Coalitions might provide a partial solution to this issue, uniting organizations with similar missions to better coordinate limited resources, collaborate on events and initiatives, and share messaging and strategy. The Declaration for American Democracy, a group of over 250 member organizations working to enact federal democracy reform to promote voter accessibility and equity, exemplifies the strength of coalition-building. By informing member nonprofits of each other’s activities, facilitating opportunities for collaboration between organizations, and enabling productive joint action, coalition-building can be a first step in preventing the inefficient allocation of resources.

However, even with coalitions, organizations are often pushed by the nearsightedness of foundations and donors into less constructive activities. The donor class that monetarily supports organizations and movements is often most roused by short-term successes and large-scale metrics. Foundations often employ business-like benchmarks that emphasize clear deliverables and accountability. This metric-focused approach compels grantees to prioritize short-term action rather than long-term impact. Is sending billions of text messages the most effective way to cultivate a civically engaged population long-term? Likely not. Regardless, donors love large numbers and clear outcomes.

In addition, by prioritizing organizational development over movement-wide needs, nonprofits are too often failing to fully commit themselves to the social movements they purport to support. Organizations can be so focused on sustaining and growing their own infrastructure that they may fail to reckon with what is most helpful to the movement. Since organizational structures often lack the incentive to fully situate nonprofits within movement-wide needs, the unproductive utilization of resources and expertise is inevitable. Therefore, the duplicity of work and strategic shortsightedness cannot be fully remediated by solely investing in coalitions and restructuring funding opportunities.

To prevent a misalignment of interests, some modern movements have increasingly relied on new power structures to grow their efforts. Capacities of movements to frame narratives, develop leaders, and produce institutional change do not have to be constrained to the traditional organization-focused framework. These “old power” frameworks are leader-driven and inaccessible, defined by competition and resource consolidation.

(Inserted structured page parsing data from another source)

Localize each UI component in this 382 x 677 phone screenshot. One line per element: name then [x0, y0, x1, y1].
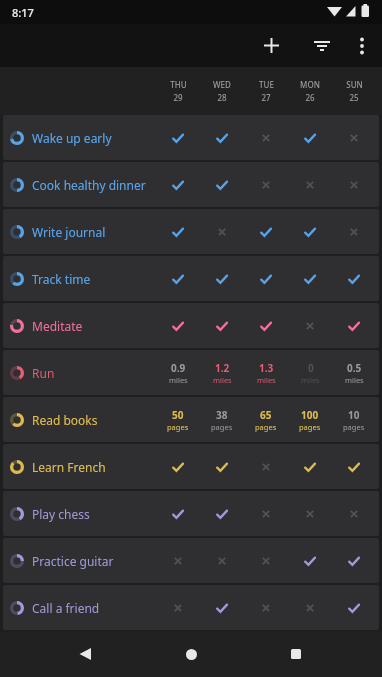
button[interactable]	[244, 491, 288, 536]
staticText: 50	[172, 408, 184, 422]
button[interactable]	[244, 538, 288, 583]
button[interactable]	[276, 634, 316, 674]
button[interactable]: 38	[200, 397, 244, 442]
button[interactable]	[244, 444, 288, 489]
button[interactable]	[156, 444, 200, 489]
button[interactable]	[244, 585, 288, 630]
button[interactable]	[156, 491, 200, 536]
button[interactable]	[332, 585, 376, 630]
button[interactable]	[288, 256, 332, 301]
button[interactable]	[332, 444, 376, 489]
staticText: 27	[261, 92, 271, 103]
button[interactable]: Play chess	[3, 491, 379, 536]
button[interactable]	[156, 162, 200, 207]
staticText: miles	[301, 375, 320, 385]
button[interactable]	[200, 303, 244, 348]
staticText: 1.2	[215, 361, 230, 375]
button[interactable]	[200, 115, 244, 160]
button[interactable]	[332, 491, 376, 536]
button[interactable]	[342, 26, 381, 65]
button[interactable]	[171, 634, 211, 674]
button[interactable]	[200, 538, 244, 583]
button[interactable]	[252, 26, 291, 65]
button[interactable]	[288, 115, 332, 160]
button[interactable]: 0.9	[156, 350, 200, 395]
button[interactable]	[200, 491, 244, 536]
staticText: miles	[169, 375, 188, 385]
button[interactable]: 100	[288, 397, 332, 442]
staticText: Call a friend	[32, 600, 100, 616]
button[interactable]: 65	[244, 397, 288, 442]
button[interactable]	[156, 256, 200, 301]
button[interactable]: Meditate	[3, 303, 379, 348]
button[interactable]	[288, 162, 332, 207]
staticText: pages	[343, 422, 365, 432]
button[interactable]	[288, 209, 332, 254]
staticText: Play chess	[32, 506, 90, 522]
button[interactable]	[65, 634, 105, 674]
staticText: 100	[301, 408, 319, 422]
button[interactable]: Read books	[3, 397, 379, 442]
button[interactable]: 0.5	[332, 350, 376, 395]
staticText: 10	[348, 408, 360, 422]
staticText: Cook healthy dinner	[32, 177, 146, 193]
button[interactable]	[156, 209, 200, 254]
staticText: SUN	[346, 79, 363, 90]
button[interactable]: 50	[156, 397, 200, 442]
button[interactable]: 10	[332, 397, 376, 442]
button[interactable]: 1.3	[244, 350, 288, 395]
button[interactable]: Write journal	[3, 209, 379, 254]
button[interactable]: Call a friend	[3, 585, 379, 630]
button[interactable]	[156, 538, 200, 583]
button[interactable]	[200, 444, 244, 489]
staticText: pages	[211, 422, 233, 432]
button[interactable]: Track time	[3, 256, 379, 301]
staticText: 1.3	[259, 361, 274, 375]
button[interactable]	[244, 209, 288, 254]
button[interactable]: Cook healthy dinner	[3, 162, 379, 207]
button[interactable]: Run	[3, 350, 379, 395]
button[interactable]: Wake up early	[3, 115, 379, 160]
staticText: miles	[213, 375, 232, 385]
button[interactable]: 1.2	[200, 350, 244, 395]
button[interactable]	[156, 303, 200, 348]
button[interactable]	[288, 585, 332, 630]
button[interactable]: Learn French	[3, 444, 379, 489]
button[interactable]	[200, 162, 244, 207]
button[interactable]	[244, 162, 288, 207]
button[interactable]	[332, 538, 376, 583]
button[interactable]	[288, 444, 332, 489]
button[interactable]	[332, 303, 376, 348]
button[interactable]	[200, 209, 244, 254]
button[interactable]	[200, 585, 244, 630]
staticText: MON	[300, 79, 320, 90]
staticText: Run	[32, 365, 55, 381]
button[interactable]	[332, 209, 376, 254]
staticText: Learn French	[32, 459, 106, 475]
staticText: miles	[257, 375, 276, 385]
button[interactable]	[288, 538, 332, 583]
staticText: 28	[217, 92, 227, 103]
staticText: 26	[305, 92, 315, 103]
staticText: Practice guitar	[32, 553, 114, 569]
button[interactable]	[332, 162, 376, 207]
button[interactable]	[288, 303, 332, 348]
button[interactable]	[332, 256, 376, 301]
staticText: pages	[167, 422, 189, 432]
button[interactable]	[288, 491, 332, 536]
button[interactable]	[156, 115, 200, 160]
staticText: pages	[255, 422, 277, 432]
button[interactable]	[302, 26, 341, 65]
staticText: 38	[216, 408, 228, 422]
button[interactable]	[244, 256, 288, 301]
staticText: 0.5	[347, 361, 362, 375]
button[interactable]	[332, 115, 376, 160]
staticText: 0	[308, 361, 314, 375]
button[interactable]	[244, 303, 288, 348]
button[interactable]	[156, 585, 200, 630]
button[interactable]	[244, 115, 288, 160]
staticText: 0.9	[171, 361, 186, 375]
button[interactable]	[200, 256, 244, 301]
button[interactable]: 0	[288, 350, 332, 395]
button[interactable]: Practice guitar	[3, 538, 379, 583]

New conceptual models reimagine movement capacity as engaging the public beyond the passive consumption of ideas. While many organizations can lend resources and expertise to movements, power is not found through loyalty to an organization or institutionalism; rather, power is created informally and through conditional affiliation. For instance, the movement in Florida countering so-called “Don’t Say Gay” efforts has embraced this model. While several organizations contributed great resources and knowledge to this movement, the efforts to achieve LGBTQ+ inclusion and students’ rights were not monopolized by any formal institution. Instead, people became invested in the movement through mass online and in-person engagement and informal educational campaigns. More organizations must embrace this increasing shift in power dynamics. Under this model, the public mainly guides strategy and determines activities, allowing organizations to participate entirely based on the movement’s needs. By embracing this crowd-sourced power model, organizational goals are entirely determined by the movement, facilitating a truly collaborative environment between organizations.

Ultimately, the answer to avoiding duplicity of work between organizations, strategic shortsightedness, and unproductive competition may require a number of transformations within the nonprofit ecosystem. More reliance on coalitions, a reimagining of the foundation and donor space, and an embrace of new power structures may hold the answer to creating movements that are impactful and can contribute to lasting change. However, compelling nonprofit organizations and movement leaders to institute these reforms poses another set of challenges.